Of all art forms, portraiture may be the most elusive. The face is at once fixed and fugitive. The great portrait plays upon this contradiction as well as a deeper one: the willing conspiracy between sitter and artist. A portrait is very much a shared vanity.
Nowhere is this more obvious than in the formal portrait. The face shaped for posterity flatters both parties. It shows us the sitter as he would likem to be perceived, and, more interestingly, the artist who discerns and consummates that wish.

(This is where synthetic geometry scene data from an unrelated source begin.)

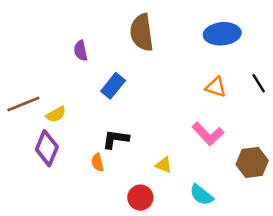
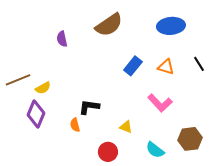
brown semicircle: (142, 32) -> (109, 25), turned -116
blue rectangle: (113, 86) -> (133, 66), moved
brown hexagon: (252, 162) -> (190, 139), moved

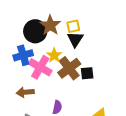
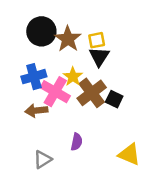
black circle: (35, 31) -> (41, 31), moved
black square: (87, 73) -> (114, 99), turned 32
brown arrow: (25, 92) -> (36, 110), moved

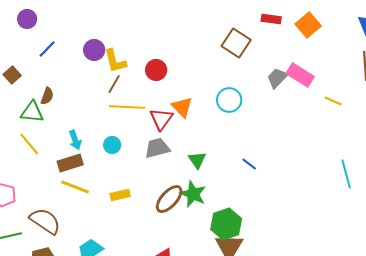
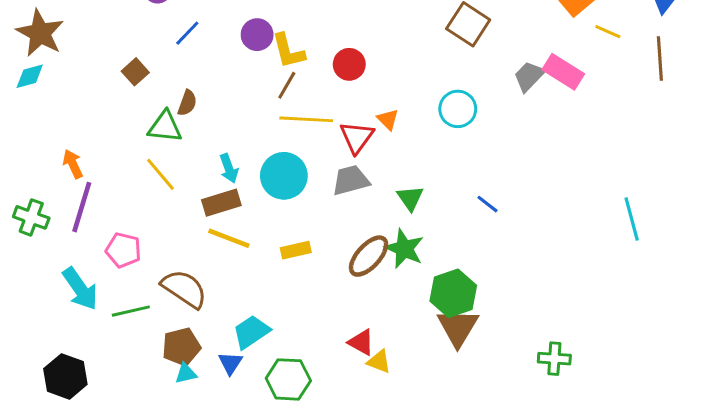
yellow line: (333, 101) -> (608, 32), moved
orange triangle: (182, 107) -> (388, 119), size x0.7
cyan circle: (112, 145) -> (284, 176), size x1.8

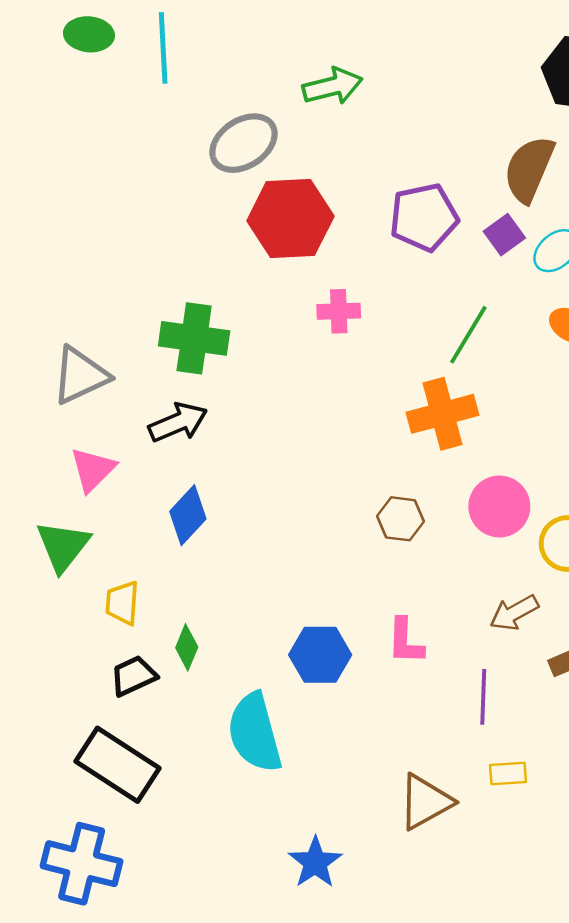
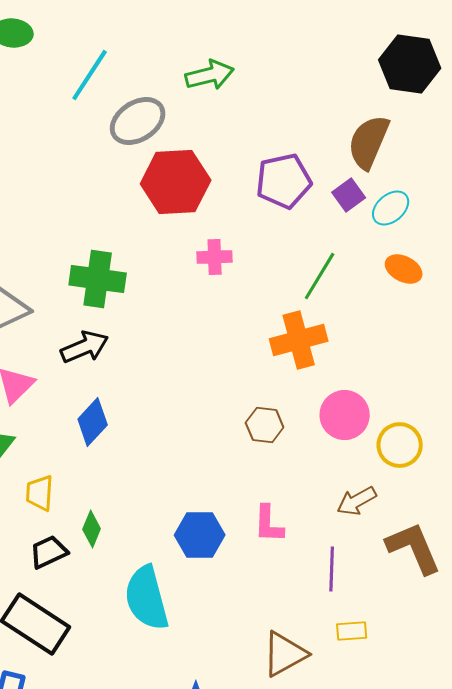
cyan line: (163, 48) -> (90, 75), moved, turned 36

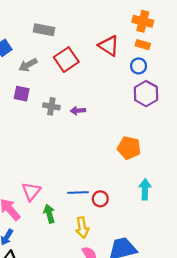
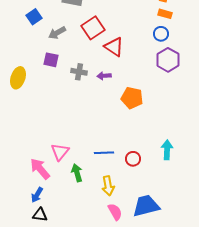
red triangle: (109, 46) -> (114, 47), moved
orange pentagon: (129, 148) -> (132, 98), moved
red circle: (100, 199) -> (133, 159), moved

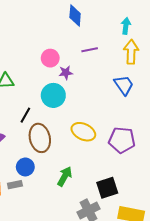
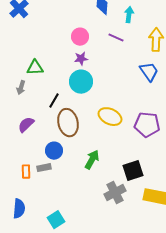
cyan arrow: (126, 26) -> (129, 15), moved
purple line: (90, 50) -> (116, 38), turned 35
pink circle: (50, 58) -> (80, 37), moved
purple star: (66, 73) -> (81, 59), moved

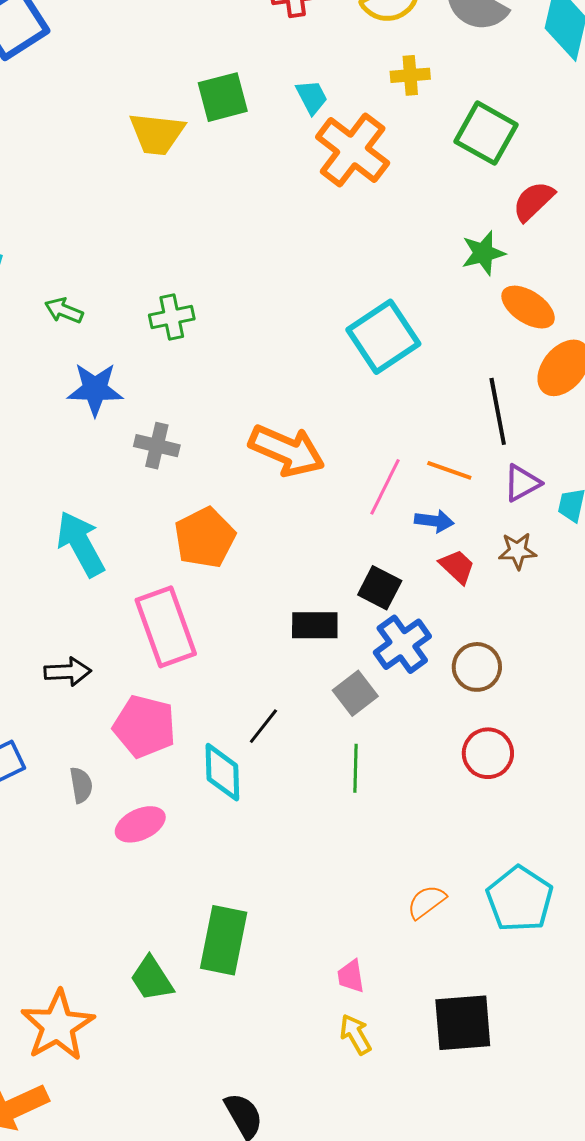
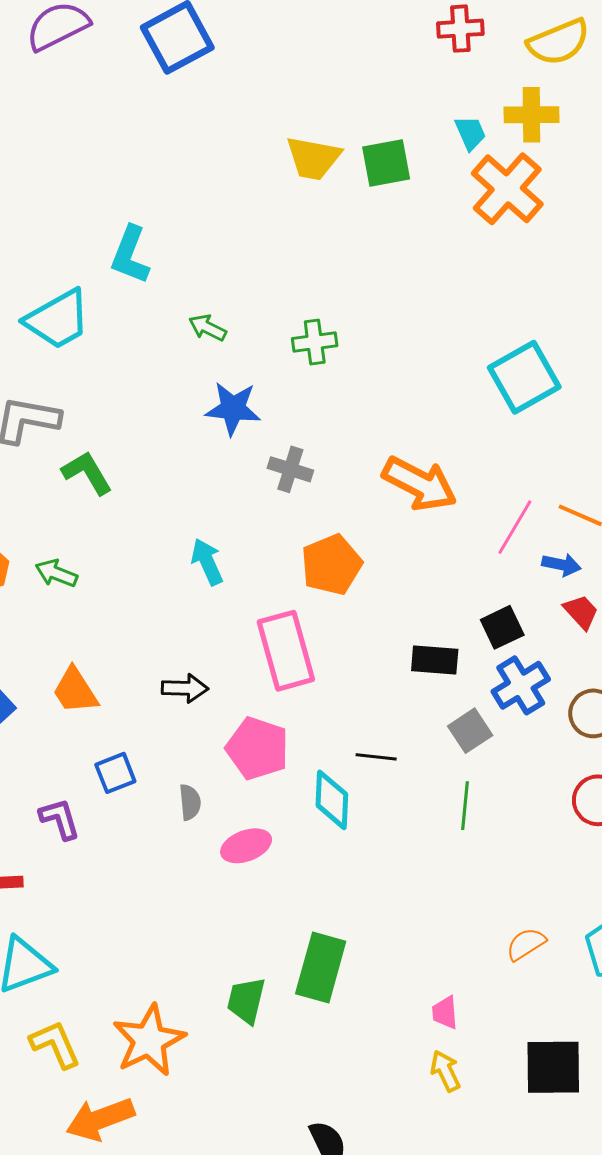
yellow cross: (410, 75) -> (531, 115), moved, size x1.4
green square: (223, 97) -> (386, 163), moved
cyan arrow: (81, 544) -> (207, 562), size x0.7
black square: (380, 588) -> (502, 627), turned 33
black line: (263, 726) -> (376, 757), turned 54
green trapezoid: (152, 979) -> (246, 1001), turned 42

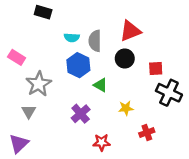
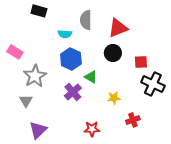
gray semicircle: (95, 41) -> (86, 20), moved
purple cross: (81, 114) -> (73, 92), moved
purple triangle: (19, 144) -> (38, 130), moved

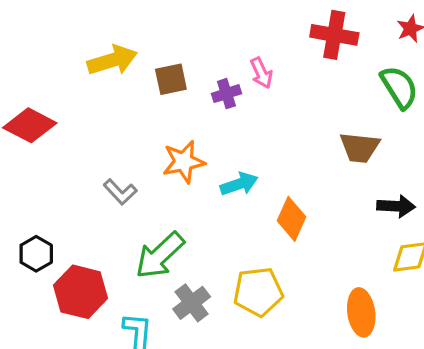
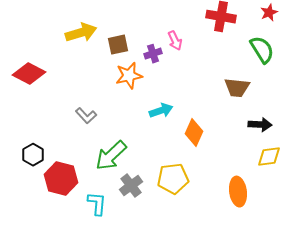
orange star: (184, 162) -> (129, 76), moved

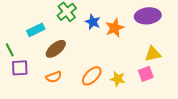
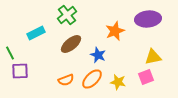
blue star: (93, 22) -> (98, 55), moved
brown ellipse: (56, 49) -> (71, 44), moved
orange semicircle: (54, 77) -> (66, 80), moved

It's not surprising, therefore, that London's National Portrait Gallery commissioned Arnold Newman to photograph eminent Britons for an exhibition that would later form the core of its permanent collection. Celebrated for his clean-surfaced studies of famous personalities, Newman is one of the finest portraitists working today. And, as an American, he would bring a certain dispassionate clarity to his subject matter, a distance and yet an energy that might elude his British counterpart.
Of the 50 portraits included in "The Great British," we feel the critical eye wonderfully at work. Whether it's Mary Quant or Edward Heath, Newman brings a cool individuality to each study, integrating his subject into a background that further defines him. Shot in color and black and white, the portraits are a visual Who's Who in Britain.
While they succeed as photographs, I'm not sure they always succeed as portraits. With exceptions -- Iris Murdoch looking like one of her tortured characters, or Francis Bacon one of his --the faces are fixed in formality. We know little more about them than before. The problem is not Newman's but that of portraiture itself; its need to present rather than reveal an image.
Perhaps this is why Newman has preceded each portrait with a commentary, detailing his reactions to his sitters and theirs to him. It helps solve the riddle of who lives behind these faces.